Introduction to Azure Cosmos DB

What is Azure Cosmos DB?

Cosmos DB started as an internal project – “Project Florence” – at Microsoft in 2010. It is a globally distributed, highly scalable and performant multi-model database service built on Azure. It was built ground up with horizontal scalability and global distribution in view, so you can expect seamless geo-replication to Azure regions by clicking on a map and performance to the order of milliseconds.

Why should you use Cosmos DB?

Cosmos DB is the future of storage. Below are some reasons you may want to use it.

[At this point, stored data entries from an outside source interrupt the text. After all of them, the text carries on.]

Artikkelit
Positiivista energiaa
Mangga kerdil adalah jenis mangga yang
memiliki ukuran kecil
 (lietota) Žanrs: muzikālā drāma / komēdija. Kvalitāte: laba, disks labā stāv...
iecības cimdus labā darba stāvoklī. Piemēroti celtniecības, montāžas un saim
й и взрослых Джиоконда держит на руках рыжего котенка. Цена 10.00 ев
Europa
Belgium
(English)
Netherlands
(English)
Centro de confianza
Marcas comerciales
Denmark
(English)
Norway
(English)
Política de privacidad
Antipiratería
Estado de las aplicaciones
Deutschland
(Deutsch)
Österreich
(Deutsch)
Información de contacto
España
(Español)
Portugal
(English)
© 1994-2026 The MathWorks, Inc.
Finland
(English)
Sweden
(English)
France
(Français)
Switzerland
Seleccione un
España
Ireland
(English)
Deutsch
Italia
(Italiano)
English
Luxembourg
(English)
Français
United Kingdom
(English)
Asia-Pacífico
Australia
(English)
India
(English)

You use Microsoft stack already and find your favourite RDBMS – SQL Server – too slow
Your applications need to process large amounts of data at blazing speeds
Your data is not relational anymore, you want to use JSON document store or Graph DB or one of the many popular APIs Cosmos DB supports
Big Data applications – This is an evolving use case. Many Azure products such as Azure Stream Analytics, HDInsight and Data Bricks integrate with Cosmos DB, making it an ideal choice for persisting big data.
You are having to “over-provision” specs to cover peak loads on the database server
Your business spans multiple continents and you want easy and reliable replication
You trust Microsoft to do a better job with availability using Azure

CosmosDBGeoReplication

Hello Collections!

Collections are to Cosmos DB what tables are to an RDBMS. This analogy is for easy understanding; don’t get hung up on details. There are many differences between collections and tables. A more generic term is Container, especially as Cosmos DB has evolved to support more APIs since the Document DB days.

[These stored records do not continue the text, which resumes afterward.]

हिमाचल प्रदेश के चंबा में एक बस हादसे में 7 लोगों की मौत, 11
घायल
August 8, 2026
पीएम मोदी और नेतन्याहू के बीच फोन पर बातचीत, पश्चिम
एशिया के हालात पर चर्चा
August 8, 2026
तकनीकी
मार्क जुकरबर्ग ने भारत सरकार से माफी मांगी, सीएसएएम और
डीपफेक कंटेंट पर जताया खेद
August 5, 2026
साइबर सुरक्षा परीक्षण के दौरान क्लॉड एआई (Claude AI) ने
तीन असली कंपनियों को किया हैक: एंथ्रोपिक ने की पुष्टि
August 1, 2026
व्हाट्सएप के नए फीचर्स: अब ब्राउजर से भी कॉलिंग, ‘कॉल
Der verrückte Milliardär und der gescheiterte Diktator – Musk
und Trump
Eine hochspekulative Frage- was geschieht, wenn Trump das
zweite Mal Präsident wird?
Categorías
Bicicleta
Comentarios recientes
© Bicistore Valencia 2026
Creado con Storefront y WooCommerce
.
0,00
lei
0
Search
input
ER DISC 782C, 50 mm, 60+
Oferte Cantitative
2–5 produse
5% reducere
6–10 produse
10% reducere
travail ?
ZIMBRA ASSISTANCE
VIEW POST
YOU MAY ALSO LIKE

After you create a Database in your Cosmos DB account, you can create your first collection. Below are a few aspects of a collection you need to be familiar with.

1. Request Units / Throughput: Request Unit (RU) is the currency of Cosmos DB.

1 RU = capacity to read* a single 1 KB item consisting of 10 unique property values
*by self-link or id

A collection need not be a set of documents of the same schema. As Cosmos DB is schema-agnostic, you can very well store different document types in the same collection. That said, you may want to store document types that need the same amount of scalability and storage in the same collection. Cosmos DB is cost effective for high volume transaction systems because RU/s for a collection can be ramped up at peak hours and reduced to a minimum during hours of low trade.

When the provisioned number of RU/s is used up, client requests may experience throttling. Prolonged throttling indicates an insufficient throughput setting.

CosmosDBThroughput

2. Partition: Each document in a collection has a partition key and an id

Partition key helps to identify the logical partition, and the id field helps to identify a specific document.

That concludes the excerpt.